# Deploying HuggingFace BERT on AWS Lambda

The main challenge of deploying HuggingFace BERT-based models to AWS Lambda is space - per the [Lambda documentation](https://docs.aws.amazon.com/lambda/latest/dg/gettingstarted-limits.html), the following limits apply:

- Maximum deployment package size (including dependencies): 50MB zipped; 250MB unzipped
- `/tmp` directory storage: 512MB
- Maximum RAM allocation: 3,008MB

This is tricky because a typical PyTorch+Transformers installation will easily exceed 250MB (and in fact can be over 512MB too); and a trained BERT model itself may add another couple of hundred MB of data.

The solution therefore requires us to get a bit creative with our use of storage - and this will come at the cost of latency. BERT-based models are typically resource-intensive anyway, so this example will be relevant to specific use-cases and not normally a preferred deployment pattern.

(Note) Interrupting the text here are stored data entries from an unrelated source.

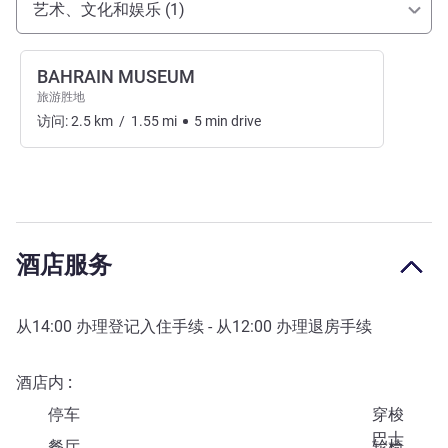
艺术、文化和娱乐 (1)
BAHRAIN MUSEUM
旅游胜地
访问:
2.5
km
/
1.55
mi
5
min
drive
酒店服务
从
14:00
办理登记入住手续 - 从
12:00
办理退房手续
酒店内
停车
穿梭
巴士
餐厅
轮椅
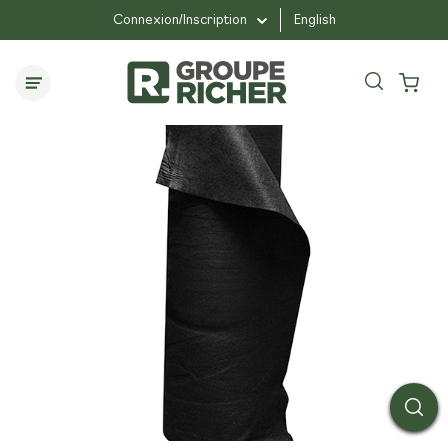
...
...
Géotextile TISSÉE
Connexion/Inscription
English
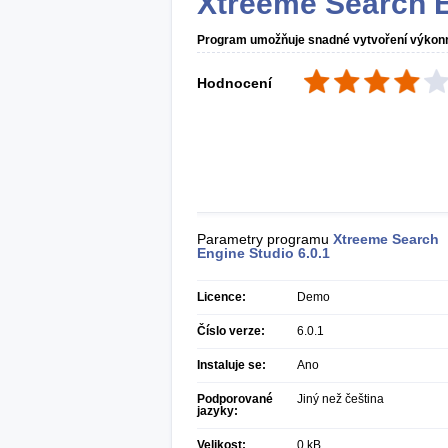
Xtreeme Search E
Program umožňuje snadné vytvoření výkonn
Hodnocení
Parametry programu
Xtreeme Search
Engine Studio
6.0.1
Licence:
Demo
Číslo verze:
6.0.1
Instaluje se:
Ano
Podporované
Jiný než čeština
jazyky:
Velikost:
0 kB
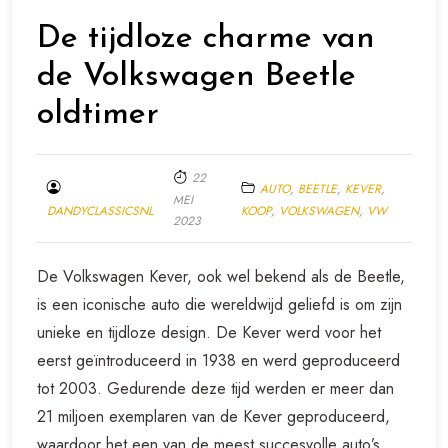
De tijdloze charme van
de Volkswagen Beetle
oldtimer
22
AUTO
,
BEETLE
,
KEVER
,
MEI
DANDYCLASSICSNL
KOOP
,
VOLKSWAGEN
,
VW
2023
De Volkswagen Kever, ook wel bekend als de Beetle,
is een iconische auto die wereldwijd geliefd is om zijn
unieke en tijdloze design. De Kever werd voor het
eerst geïntroduceerd in 1938 en werd geproduceerd
tot 2003. Gedurende deze tijd werden er meer dan
21 miljoen exemplaren van de Kever geproduceerd,
waardoor het een van de meest succesvolle auto’s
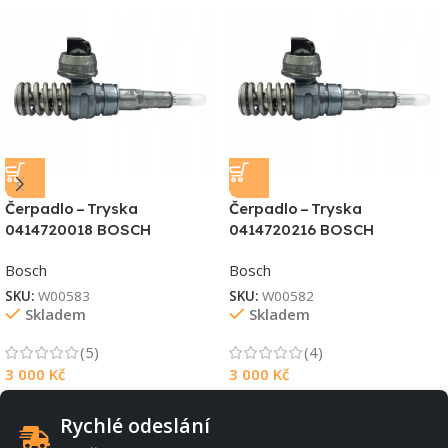
Čerpadlo – Tryska
Čerpadlo – Tryska
0414720018 BOSCH
0414720216 BOSCH
Bosch
Bosch
SKU:
W00583
SKU:
W00582
Skladem
Skladem
(5)
(4)
3 000
Kč
3 000
Kč
Rychlé odeslání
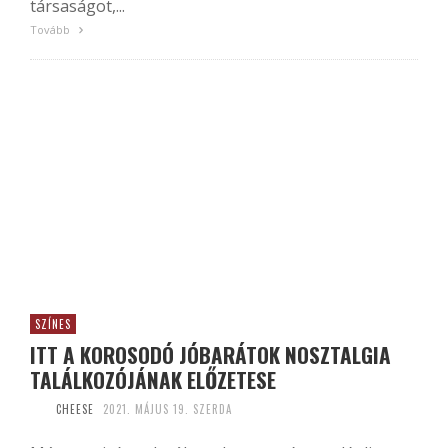
társaságot,...
Tovább
SZÍNES
ITT A KOROSODÓ JÓBARÁTOK NOSZTALGIA
TALÁLKOZÓJÁNAK ELŐZETESE
CHEESE
2021. MÁJUS 19. SZERDA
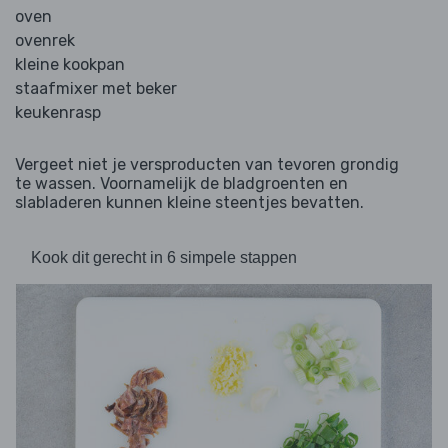
oven
ovenrek
kleine kookpan
staafmixer met beker
keukenrasp
Vergeet niet je versproducten van tevoren grondig
te wassen. Voornamelijk de bladgroenten en
slabladeren kunnen kleine steentjes bevatten.
Kook dit gerecht in 6 simpele stappen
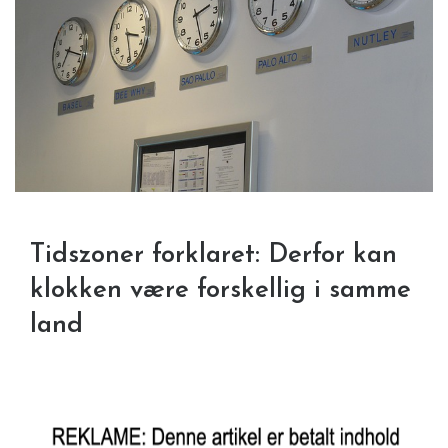
Tidszoner forklaret: Derfor kan
klokken være forskellig i samme
land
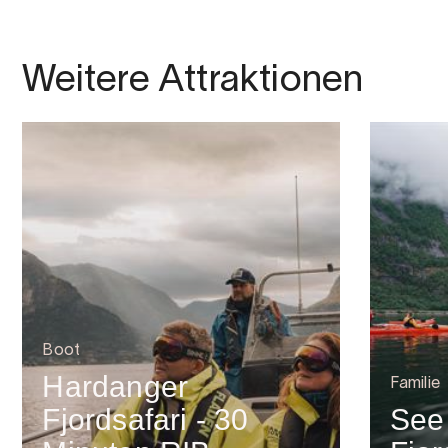
Weitere Attraktionen
Boot
Hardanger
Familie
Fjordsafari - 30
See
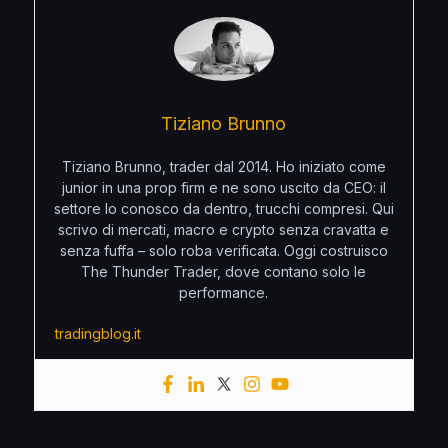
Tiziano Brunno
Tiziano Brunno, trader dal 2014. Ho iniziato come
junior in una prop firm e ne sono uscito da CEO: il
settore lo conosco da dentro, trucchi compresi. Qui
scrivo di mercati, macro e crypto senza cravatta e
senza fuffa – solo roba verificata. Oggi costruisco
The Thunder Trader, dove contano solo le
performance.
tradingblog.it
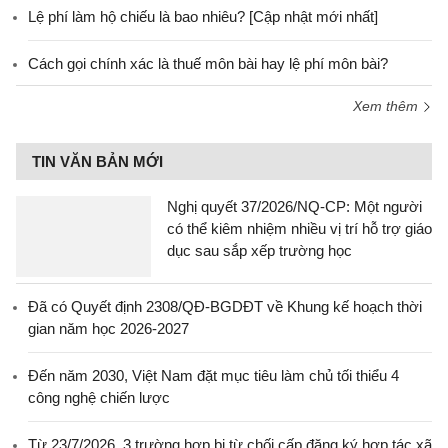
Lệ phí làm hộ chiếu là bao nhiêu? [Cập nhật mới nhất]
Cách gọi chính xác là thuế môn bài hay lệ phí môn bài?
Xem thêm
TIN VĂN BẢN MỚI
Nghị quyết 37/2026/NQ-CP: Một người
có thể kiêm nhiệm nhiều vị trí hỗ trợ giáo
dục sau sắp xếp trường học
Đã có Quyết định 2308/QĐ-BGDĐT về Khung kế hoạch thời
gian năm học 2026-2027
Đến năm 2030, Việt Nam đặt mục tiêu làm chủ tối thiểu 4
công nghệ chiến lược
Từ 23/7/2026, 3 trường hợp bị từ chối cấp đăng ký hợp tác xã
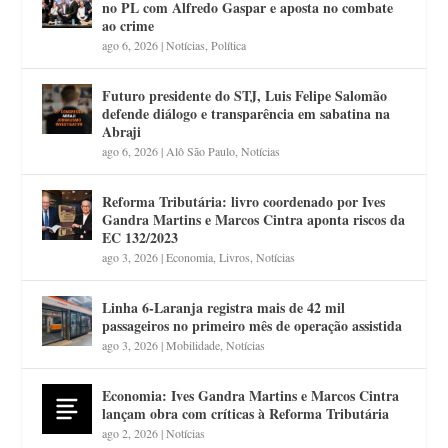
no PL com Alfredo Gaspar e aposta no combate
ao crime
ago 6, 2026
|
Notícias
,
Política
Futuro presidente do STJ, Luis Felipe Salomão
defende diálogo e transparência em sabatina na
Abraji
ago 6, 2026
|
Alô São Paulo
,
Notícias
Reforma Tributária: livro coordenado por Ives
Gandra Martins e Marcos Cintra aponta riscos da
EC 132/2023
ago 3, 2026
|
Economia
,
Livros
,
Notícias
Linha 6-Laranja registra mais de 42 mil
passageiros no primeiro mês de operação assistida
ago 3, 2026
|
Mobilidade
,
Notícias
Economia: Ives Gandra Martins e Marcos Cintra
lançam obra com críticas à Reforma Tributária
ago 2, 2026
|
Notícias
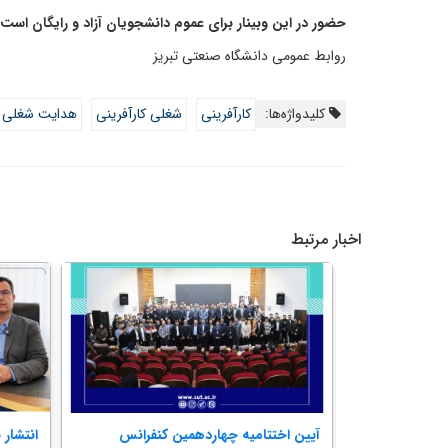
حضور در این وبینار برای عموم دانشجویان آزاد و رایگان است.
روابط عمومی دانشگاه صنعتی تبریز
کلیدواژه‌ها:
کارآفرینی
شغلی کارآفرینی
هدایت شغلی ک
اخبار مرتبط
 دانشکده
آیین اختتامیه چهاردهمین کنفرانس
انتشار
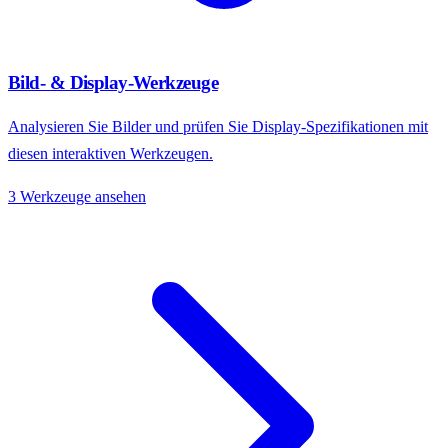
Bild- & Display-Werkzeuge
Analysieren Sie Bilder und prüfen Sie Display-Spezifikationen mit
diesen interaktiven Werkzeugen.
3 Werkzeuge ansehen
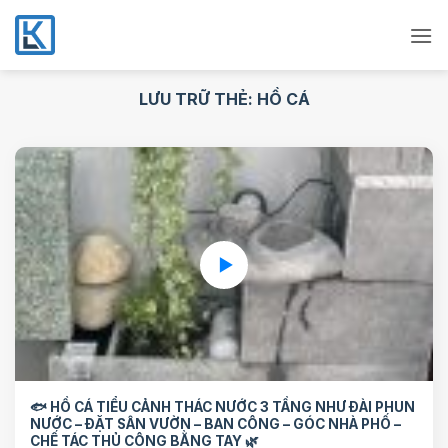
Bỏ
qua
nội
dung
LƯU TRỮ THẺ:
HỒ CÁ
🐟 HỒ CÁ TIỂU CẢNH THÁC NƯỚC 3 TẦNG NHƯ ĐÀI PHUN
NƯỚC – ĐẶT SÂN VƯỜN – BAN CÔNG – GÓC NHÀ PHỐ –
CHẾ TÁC THỦ CÔNG BẰNG TAY 🌿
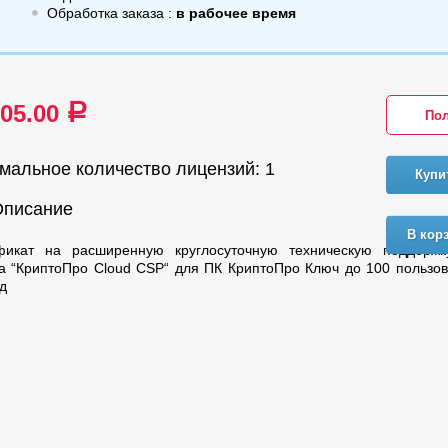
Обработка заказа :
в рабочее время
905.00
a
Пол
мальное количество лицензий: 1
Купи
Описание
В кор
фикат на расширенную круглосуточную техническую поддерж
а “КриптоПро Cloud CSP“ для ПК КриптоПро Ключ до 100 пользо
од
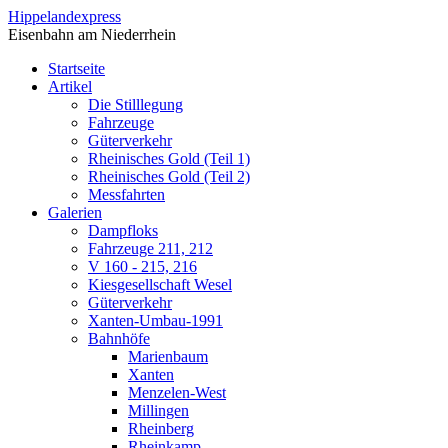
Direkt zum Inhalt
Hippelandexpress
Eisenbahn am Niederrhein
Startseite
Artikel
Die Stilllegung
Fahrzeuge
Güterverkehr
Rheinisches Gold (Teil 1)
Rheinisches Gold (Teil 2)
Messfahrten
Galerien
Dampfloks
Fahrzeuge 211, 212
V 160 - 215, 216
Kiesgesellschaft Wesel
Güterverkehr
Xanten-Umbau-1991
Bahnhöfe
Marienbaum
Xanten
Menzelen-West
Millingen
Rheinberg
Rheinkamp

## Libraries and configuration

As usual, we'll first load and connect to our SDKs:

In [None]:
# For easier dev of local modules:
%load_ext autoreload
%autoreload 2

# Python Built-Ins:
import json
import os

# External Dependencies:
import boto3
import sagemaker


In [None]:
BUCKET_NAME = "2020-05-gym-bert"
%store BUCKET_NAME

SQUAD_V2 = False  # Whether to use V2 (including unanswerable questions)
%store SQUAD_V2

In [None]:
role = sagemaker.get_execution_role()
botosess = boto3.session.Session()
region = botosess.region_name
s3 = botosess.resource("s3")
bucket = s3.Bucket(BUCKET_NAME)
smclient = botosess.client("sagemaker")

## Scratch - IGNOREME

You don't actually need to download and inspect your model tarballs... they're already in S3 from the SageMaker training job

In [None]:
!mkdir -p models

In [None]:
bucket.Object(
    "bert-calssification-distributed-2020-05-05-15-58-03-622/output/output.tar.gz"
).download_file(
    "models/bert-cls.tar.gz"
)
bucket.Object(
    "distilbert-calssification-distributed-2020-05-05-16-24-55-728/output/output.tar.gz"
).download_file(
    "models/distilbert-cls.tar.gz"
)

In [None]:
!mkdir -p models/bert-cls
!tar -C models/bert-cls -zxvf models/bert-cls.tar.gz
!mkdir -p models/distilbert-cls
!tar -C models/distilbert-cls -zxvf models/distilbert-cls.tar.gz

## Install AWS SAM (via Brew)

In this example we'll create our Lambda function with an API Gateway deployment, via a CloudFormation template. AWS SAM CLI will simplify defining the API deployment, and allow us to build the Lambda function in a nice, reproducible Docker environment.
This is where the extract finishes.